Their conflict isn’t unique. Jenny Coffey, a licensed marriage and family therapist at Focus on the Family, says it’s common for couples to disagree about how many children they should have. According to Coffey, deciding whether to have another baby is one of the most difficult decisions a couple will make. If you’re facing this issue, how can you navigate it together in a healthy and biblical way?
Avoiding the issue won’t help
First, don’t ignore it, even if the topic ignites all sorts of negative emotions. If you’re ready to have another baby and your spouse isn’t (or vice versa), it can seem as if your spouse is your enemy. He or she is against your goals, dreams and expectations for your family. “[Couples are] coming into the conversation, probably already on the defense,” Coffey says.

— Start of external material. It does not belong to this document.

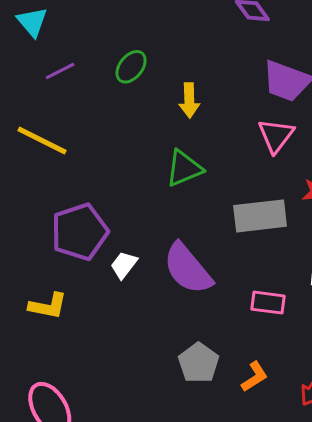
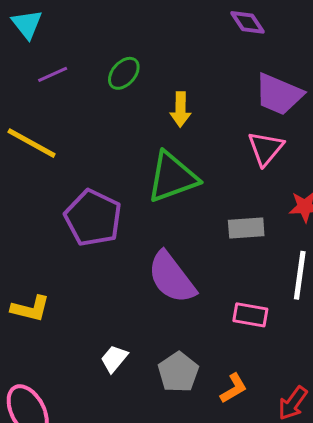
green triangle: (184, 168) -> (172, 177), size x1.4
gray rectangle: (260, 216) -> (246, 228), size x0.7
purple pentagon: (80, 232) -> (93, 218), moved, turned -30
white trapezoid: (124, 265) -> (114, 359), moved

Both husband and wife will probably feel the need to prove their position, she adds, since one will “win” and one will “lose.”
But avoiding the conversation altogether won’t solve anything and only allows resentment to build, says Elaine Humphries, a licensed marriage and family therapist at Focus on the Family. “Those conversations aren’t pleasant. So I think it’s kind of natural to avoid them.” Yet doing so can lead to “all this unspoken stuff that can cause tons of problems relationally with your spouse over time,” she explains.

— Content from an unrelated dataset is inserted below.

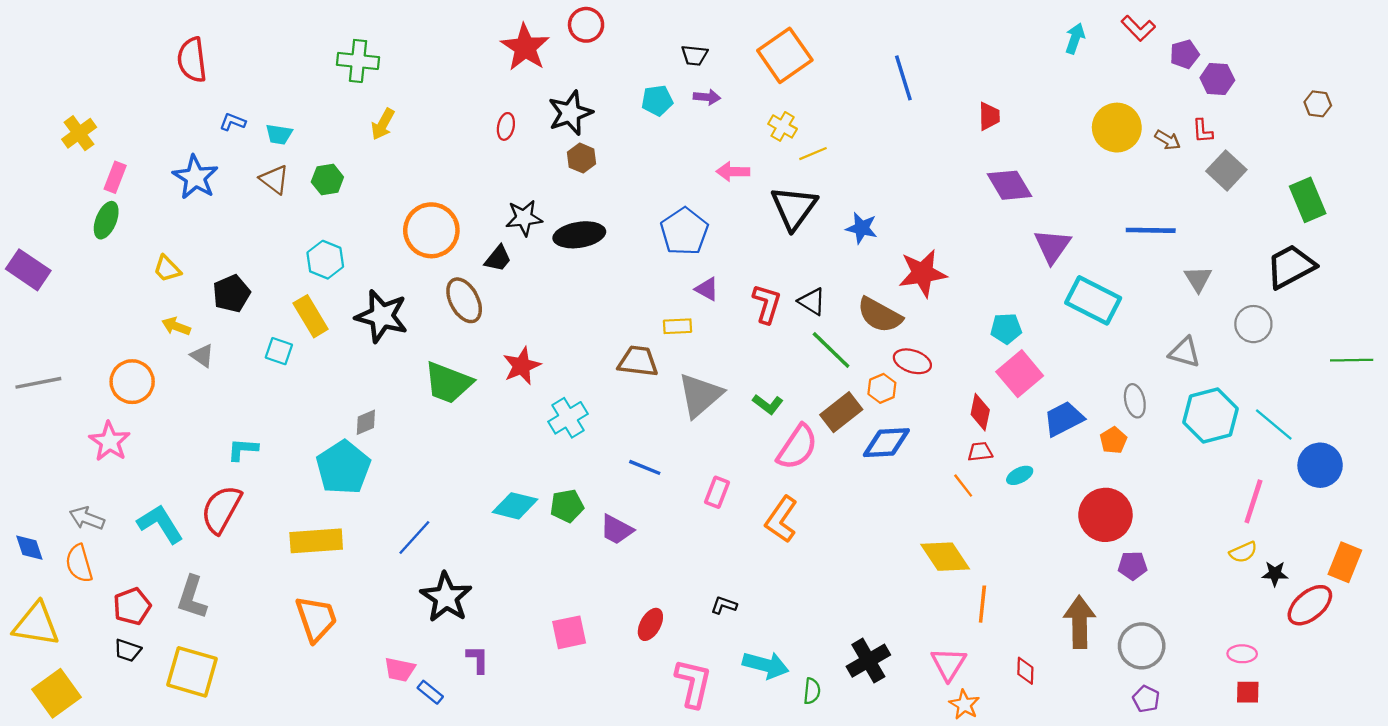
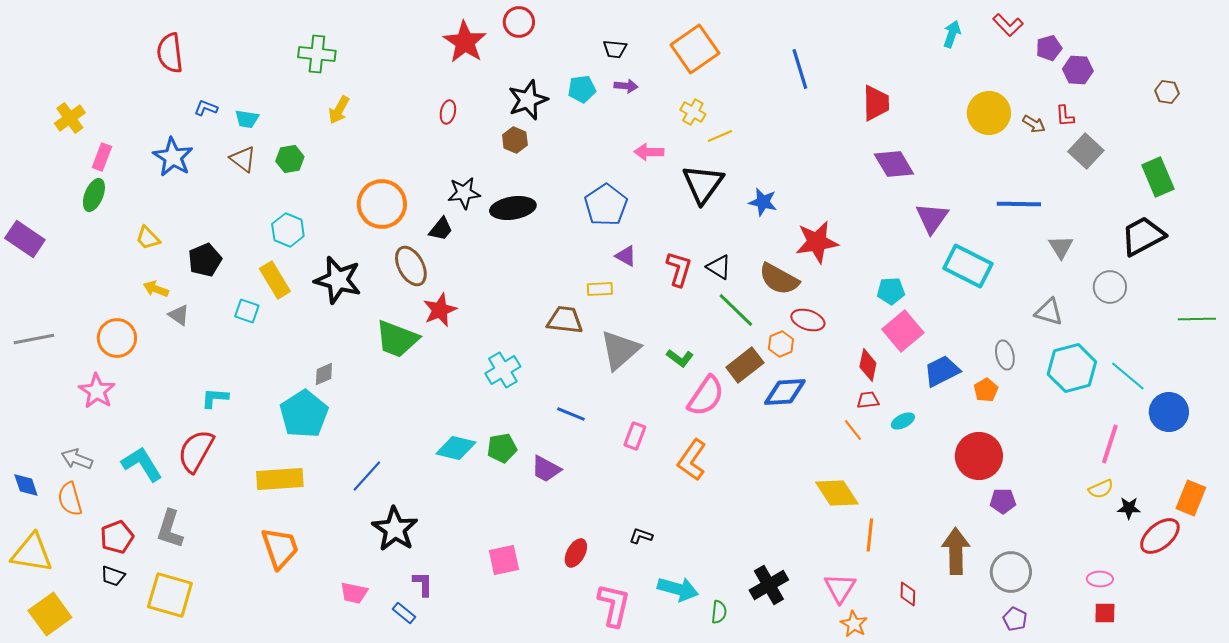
black star: (570, 113) -> (528, 100), moved
red trapezoid: (989, 116) -> (876, 103), size x1.4
red star: (522, 366) -> (440, 310), moved
blue rectangle: (430, 692) -> (404, 613), moved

Deciding if you’re going to have another baby requires humility, prayer and difficult conversations. Tim Sanford, clinical director for counseling services at Focus on the Family, encourages couples to courageously tackle the discussion openly and honestly — not just for their sake, but for their children’s sake, too. “It’s a family decision,” he says. “Your existing children, if you have some already, or the child that you’re thinking about will be impacted by this decision.” He cautions that any unresolved tensions may negatively affect the whole family, breeding resentment and bitterness.

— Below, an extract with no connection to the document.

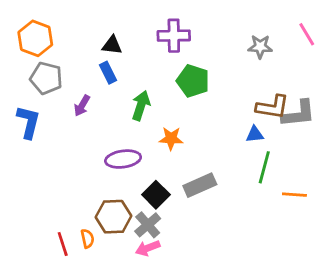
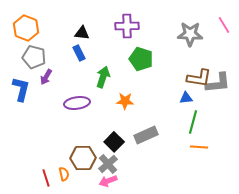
gray star: (260, 47) -> (190, 34), size x1.4
purple arrow: (82, 106) -> (46, 77), moved
purple ellipse: (123, 159) -> (77, 103), moved
orange line: (294, 195) -> (199, 147), moved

How to talk about having another baby
How can a couple approach the decision to have another baby as a team? Experts advise the following:
Check your motivation
Becky came from a family of eight. She dreamed of having a large family of her own. Tim was an only child and wanted a small family. They settled on having four children. However, Becky’s second pregnancy almost ended in the loss of her and her baby’s life. The doctors said there was a 25% chance that any pregnancy afterward would have the same complications.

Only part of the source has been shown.